Versione originale in latino


In his stativis, ut fit longo magis quam acri bello, satis liberi commeatus erant, primoribus tamen magis quam militibus; regii quidem iuvenes interdum otium conviviis comissationibusque inter se terebant. Forte potantibus his apud Sex. Tarquinium, ubi et Collatinus cenabat Tarquinius, Egerii filius, incidit de uxoribus mentio; suam quisque laudare miris modis.
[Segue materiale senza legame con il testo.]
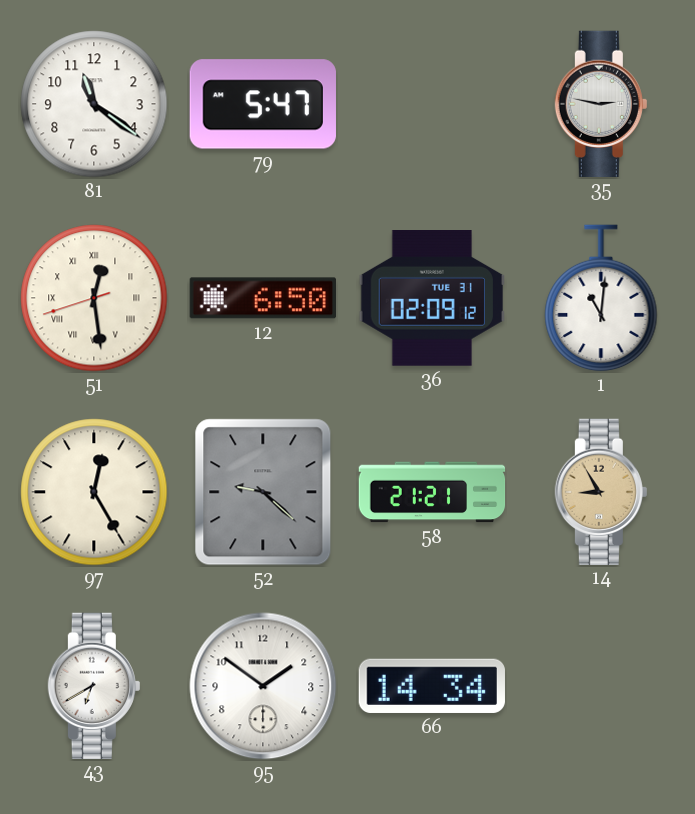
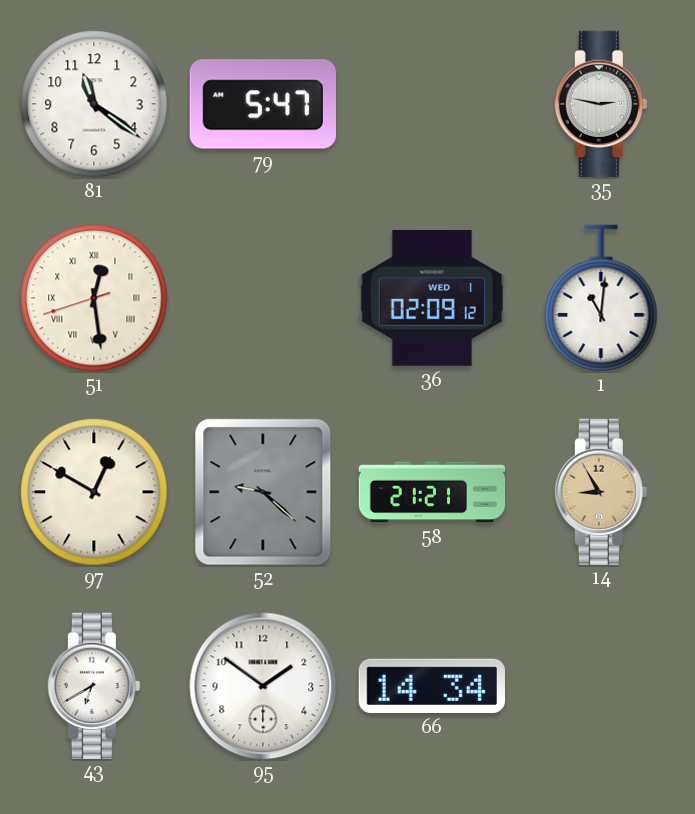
12: 6:50 -> none
36 date: TUE 31 -> WED 1
97: 12:25 -> 12:50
Inde certamine accenso Collatinus negat verbis opus esse: paucis id quidem horis posse sciri, quantum ceteris praestet Lucretia sua. "Quin, si vigor iuventae inest, conscendimus equos invisimusque praesentes nostrarum ingenia? Id cuique spectatissimum sit, quod in necopinato viri adventu occurrerit oculis".

Traduzione all'italiano


In questa sosta nell'accampamento, come avviene in una guerra lunga più che violenta, vi erano congedi abbastanza facili, tuttavia più agli ufficiali che ai soldati, i giovani regali naturalmente trascorrevano il tempo libero in banchetti e conviti. Mentre essi sbevazzavano in presenza di Tarquinio, dove cenava anche Collatino, figlio di Egerio, per caso capitò un discorso allusivo alle mogli. Ciascuno parla della sua in modo straordinario, quindi Collatino sorta una disputa, afferma che non sono necessarie parole; certamente in poche ore ciò si poteva sapere, quanto la sua Lucrezia primeggiasse sulle altre. "Perchè se abbiamo la forza della giovinezza, non saliamo sui cavalli e non andiamo a vedere di persona l'inclinazione delle nostre (mogli)?" Ciascuna abbia prova certa di quel che veda all'arrivo inaspettato del marito.